Zhou Xuexue, Zeng Liang, Huang Zhe, Ruan Zhaohui, Yan Huan, Zou Chun, Xu Shidong, Zhang Yongchang
Medical College, Jishou University, Jishou, China.
Department of Medical Oncology, Lung Cancer and Gastrointestinal Unit, Hunan Cancer Hospital/the Affiliated Cancer Hospital of Xiangya School of Medicine, Central South University, Changsha, China.
Cancer Med. 2025 May;14(9):e70921. doi: 10.1002/cam4.70921.
The seminal identification of epidermal growth factor receptor (EGFR) mutations as pivotal oncogenic drivers in non-small cell lung cancer (NSCLC) has catalyzed the evolution of biomarker-guided therapeutic paradigms for advanced disease. Currently, third-generation EGFR tyrosine kinase inhibitors (EGFR-TKI) have revolutionized first-line treatment for advanced EGFR-mutated NSCLC, yet acquired resistance remains an inevitable and formidable clinical challenge. This review systematically summarizes molecular mechanisms underlying treatment resistance, with a focus on clinical challenges associated with central nervous system (CNS) metastases. Therapeutic resistance mechanisms are categorized into EGFR-dependent (on-target) pathways, typified by acquired kinase domain mutations (e.g., C797S), and EGFR-independent (off-target) pathways, involving compensatory activation of parallel signaling effectors (e.g., MET amplification, HER2 activation) or phenotypic transformation.
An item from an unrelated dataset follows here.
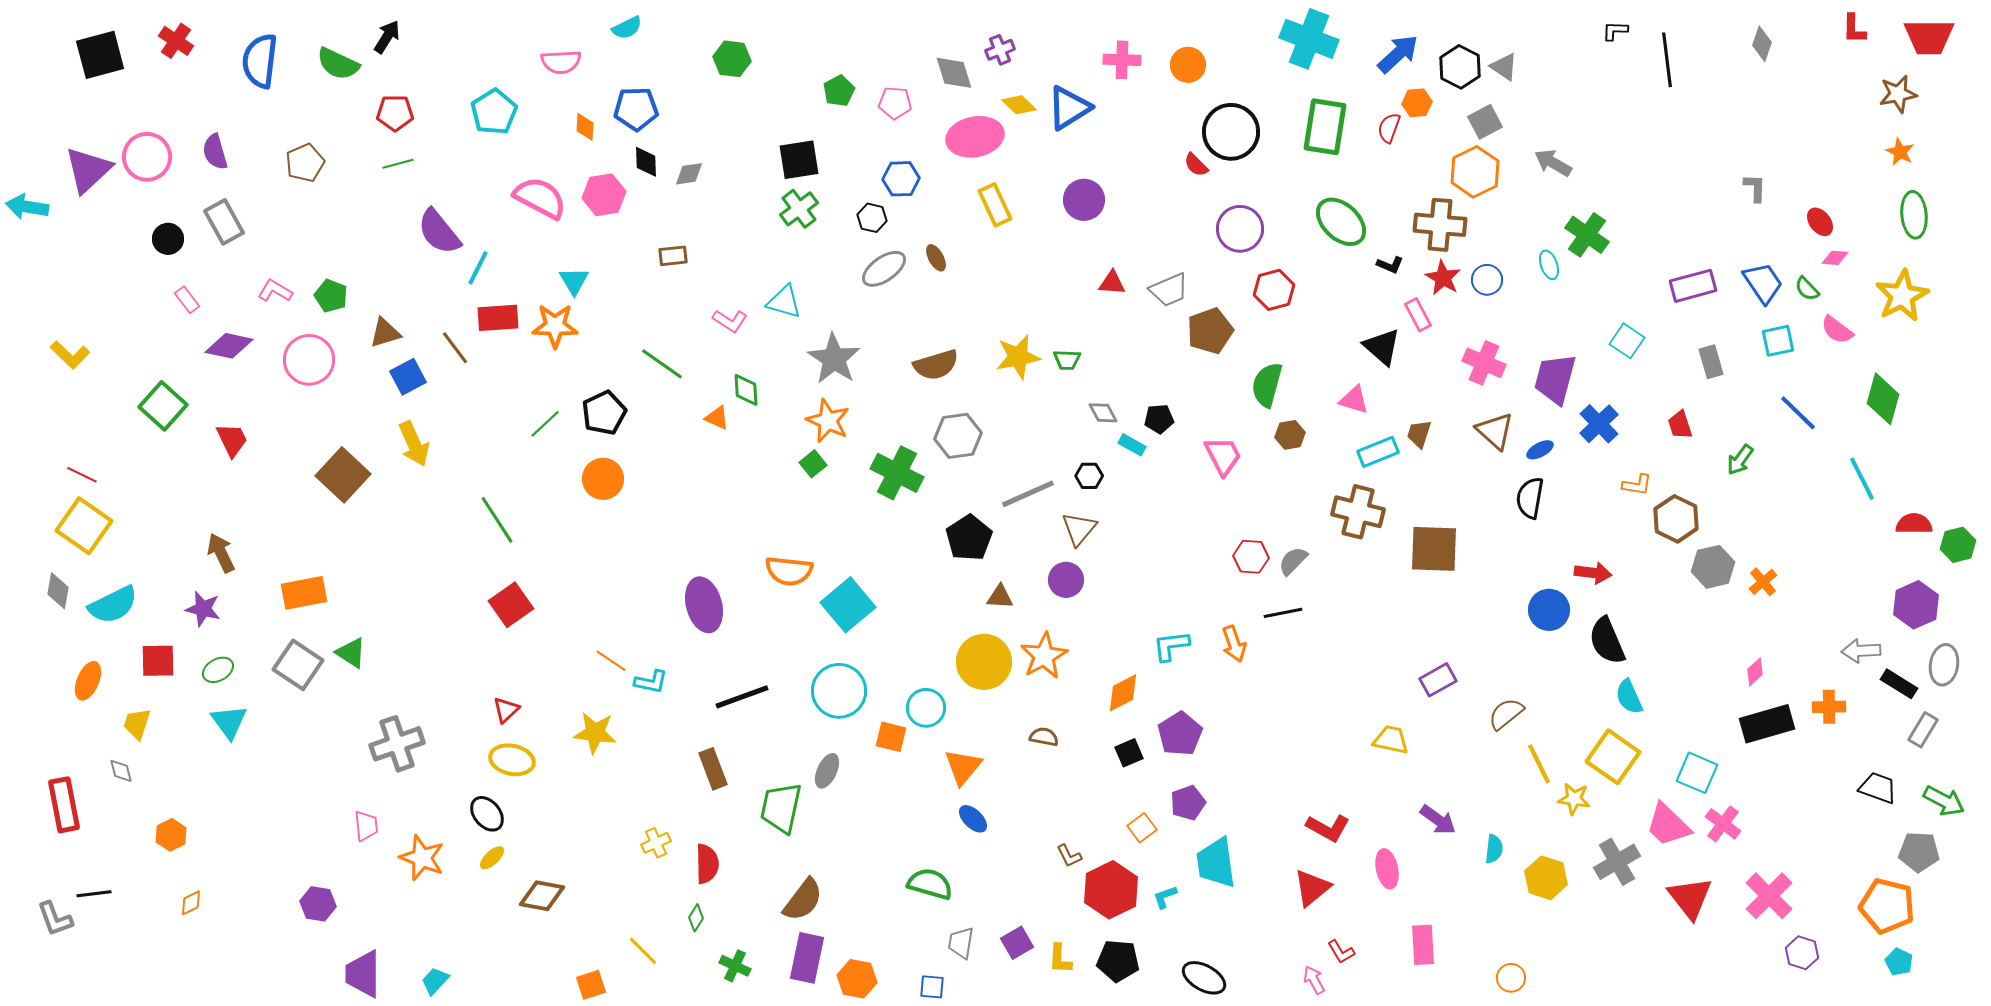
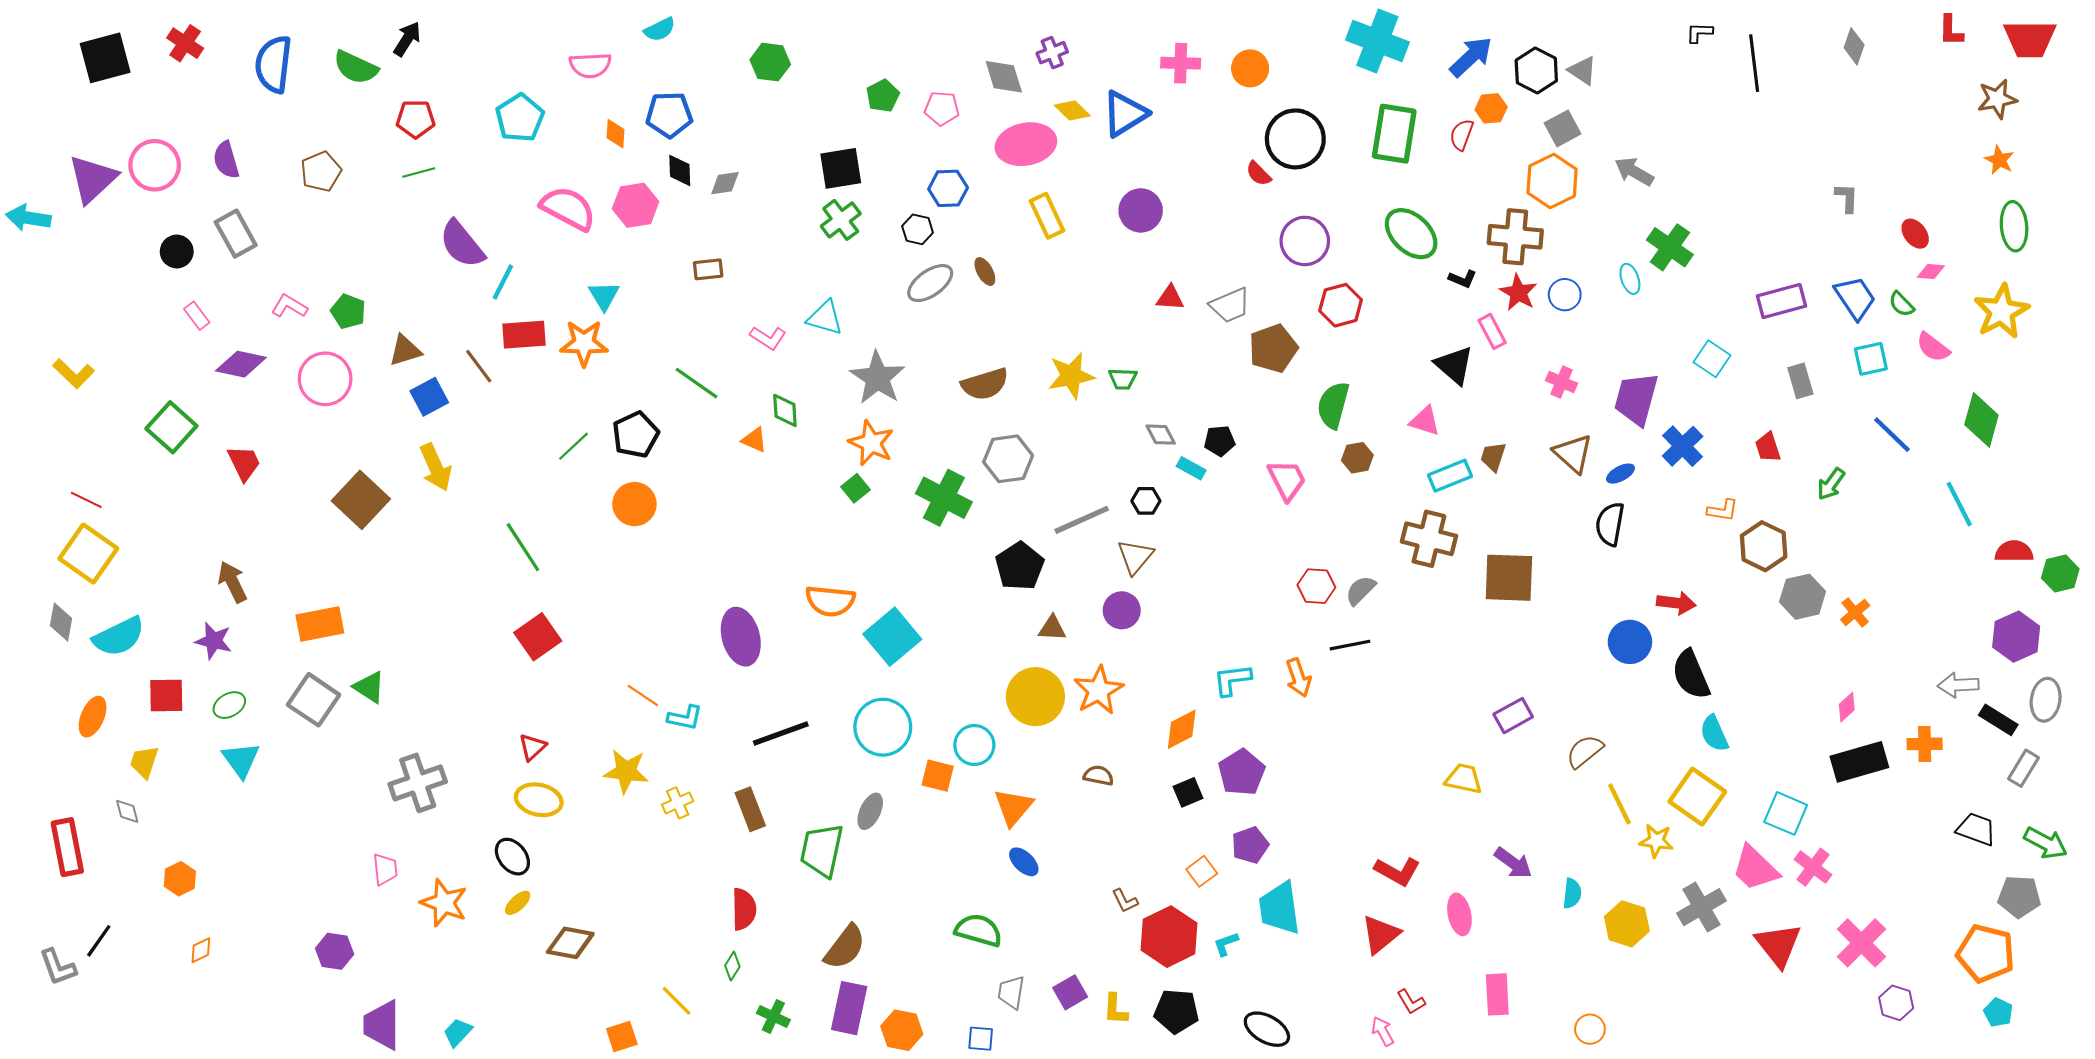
pink cross: (1484, 363) -> (1562, 382), size x0.7
yellow cross: (656, 843) -> (678, 803), moved
black line: (94, 894) -> (99, 941), turned -48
We further evaluated contemporary diagnostic modalities for identifying resistance drivers and appraised emerging therapeutic strategies, including fourth-generation EGFR-TKI, various combination therapies, and antibody-drug conjugates (ADCs), and so forth, with emphasis on ongoing clinical trials that may transform the existing treatment paradigm. By synthesizing preclinical and clinical insights, this review aims to advance mechanistic understanding and propose therapeutic strategies to overcome acquired resistance to third-generation EGFR-TKI in first-line treatment.
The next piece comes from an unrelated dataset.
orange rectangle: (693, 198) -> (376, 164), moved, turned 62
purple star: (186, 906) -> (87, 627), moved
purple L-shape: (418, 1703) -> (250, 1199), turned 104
表皮生长因子受体(EGFR)突变作为非小细胞肺癌(NSCLC)关键致癌驱动因素的开创性发现,推动了晚期疾病生物标志物指导治疗模式的发展。目前,第三代EGFR酪氨酸激酶抑制剂(EGFR-TKI)彻底改变了晚期EGFR突变NSCLC的一线治疗,但获得性耐药仍然是一个不可避免且严峻的临床挑战。本综述系统总结了治疗耐药的分子机制,重点关注与中枢神经系统(CNS)转移相关的临床挑战。治疗耐药机制分为EGFR依赖(靶向)途径,以获得性激酶结构域突变(如C797S)为代表,以及EGFR非依赖(非靶向)途径,涉及平行信号效应器的代偿性激活(如MET扩增、HER2激活)或表型转化。我们进一步评估了用于识别耐药驱动因素的当代诊断方法,并评估了新兴的治疗策略,包括第四代EGFR-TKI、各种联合疗法和抗体药物偶联物(ADC)等,重点关注可能改变现有治疗模式的正在进行的临床试验。通过综合临床前和临床见解,本综述旨在深化机制理解,并提出治疗策略以克服一线治疗中对第三代EGFR-TKI的获得性耐药。